Sometimes I wonder, if my dad was here with me all the time, maybe I wouldn't have turned out to be a juvenile delinquent when I was in secondary school. Maybe I would have been a better person, a more worthy person. It keeps bugging me, wondering what could have been. Family occasions are never complete, there's always something missing.

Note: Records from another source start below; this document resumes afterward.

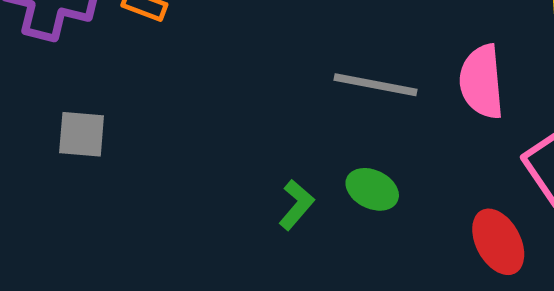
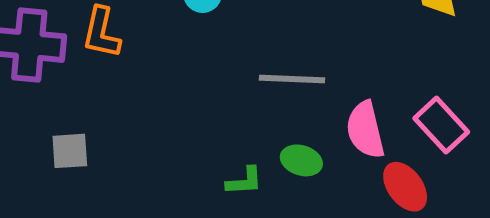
pink semicircle: (482, 82) -> (365, 130), moved
green L-shape: (296, 205) -> (244, 181), turned 54

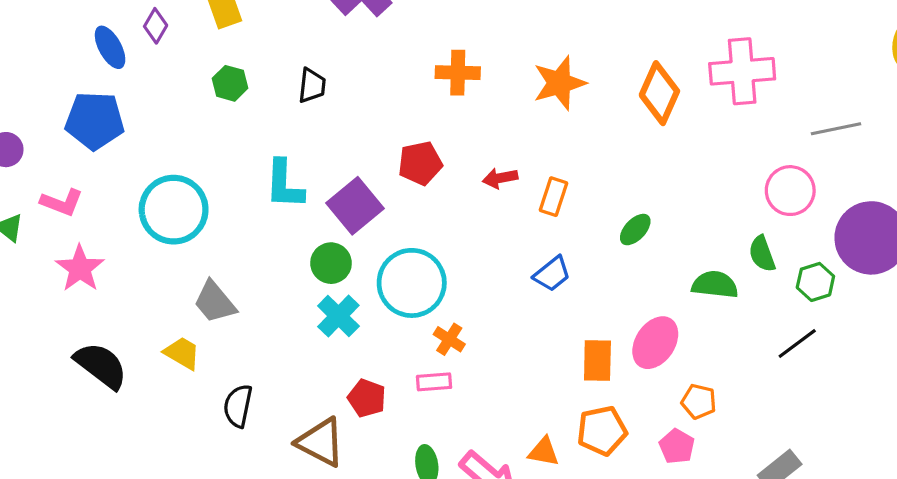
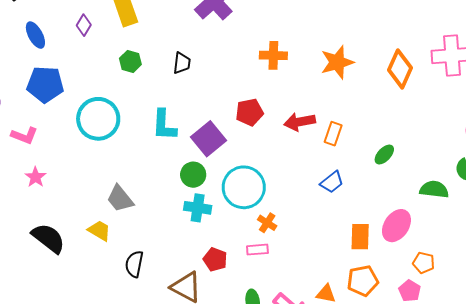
blue ellipse: (110, 47) -> (35, 35), moved
red arrow: (500, 178) -> (300, 122), size x1.4
cyan circle: (174, 210) -> (98, 119), moved
pink star: (80, 268) -> (36, 177), size x0.7
cyan cross: (338, 316) -> (198, 208), turned -36

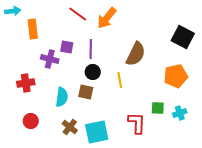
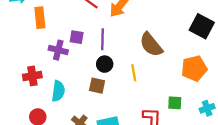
brown semicircle: (136, 54) -> (151, 45), turned 115
cyan semicircle: (62, 97) -> (58, 91), moved
cyan cross: (180, 113) -> (207, 108), moved

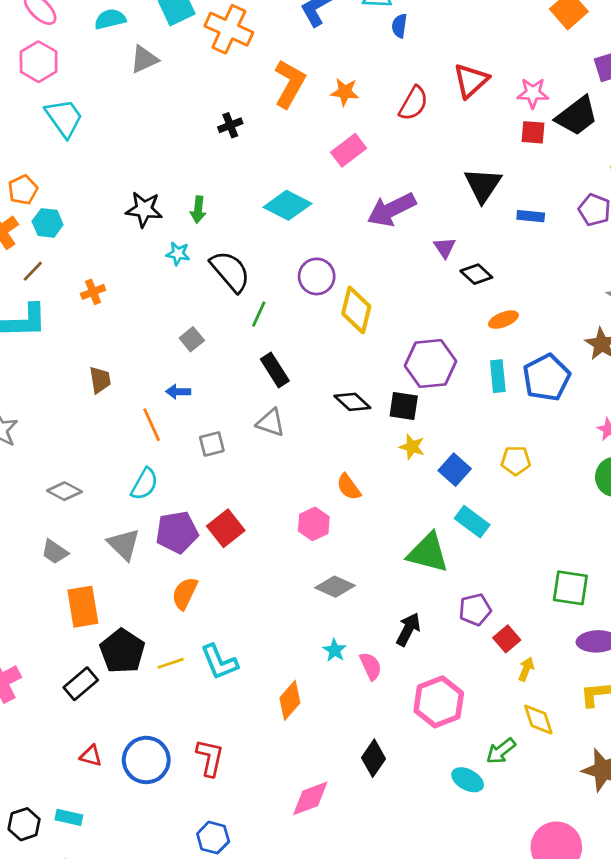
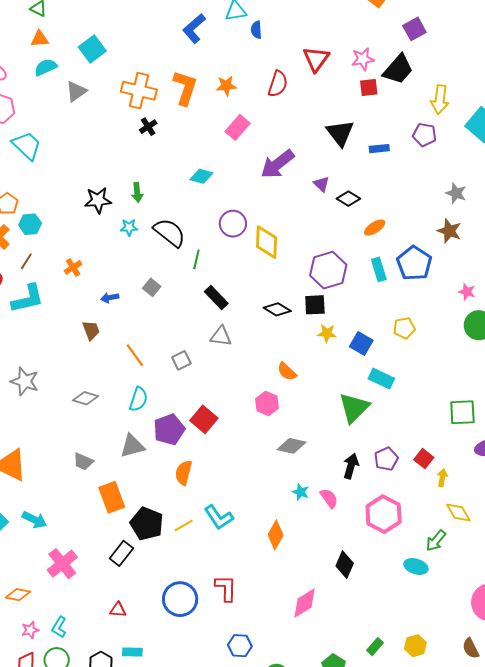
orange cross: (229, 29) -> (139, 91), moved
cyan diamond: (288, 205) -> (201, 176), size x0.7
blue arrow: (178, 392) -> (110, 298), moved
gray diamond: (64, 491) -> (86, 398), moved
gray triangle: (124, 544) -> (132, 446), turned -48
green triangle: (428, 553) -> (354, 408), turned -48
purple pentagon: (475, 610) -> (386, 459), moved
red triangle: (91, 756) -> (118, 610), moved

Maybe that's one of the reasons I love Terengganu so much, partially because of the beautiful white beaches, the scrumptious keropok lekor, the beautiful star-filled sky at night but mostly because my dad is there. Terengganu is the only place where I can ever feel like I belong in a family, it's the place where I feel happy and normal for once. Although I don't like it for a variety of reasons such as my allergy to dog hair kicks up when I'm there, it's eff-ing boring there, freaking hot or rainy most of the time, the shopping mall there is worse than PKNS, Streamyx sucks even more there etc. However, I'll endure it - no big deal.

My sister and mom left for Terengganu today, I'll be leaving myself in four days time but right now, I feel so lonely without my sister cracking lame jokes beside me. So unfair! They get to go before me... T_T
Sometimes I wonder what my dad feels, living there alone with those three humongous dogs to keep him company [Dusky, Ranger and X'Ter the 2nd]. He calls us every night through video call for about half an hour and we joke and laugh and all that. But at the same time, it's just his voice and face I'm seeing. I can't whack his round tummy or play with his balding hair [hopefully technology advances far enough to be able to allow contact through phones - right].

Well, I guess I'm feeling better now that I've blogged about it. I'm finally able to be honest with myself and let it all go. No more pretending to be okay and faking for me, I'm sick of that. Thankfully it won't be long before I join them at Terengganu, yay me! ^_^

P.S. Please do appreciate your family, no matter how annoying or pesky some of them may be. Life is short [cliche] so if you don't start appreciating them now, when will you?

P.P.S Owh gosh, look at me - I've turned into an emo-freak! Giving out advice on family bonds and ties kononnya. Okay okay back to normal already. Toodles!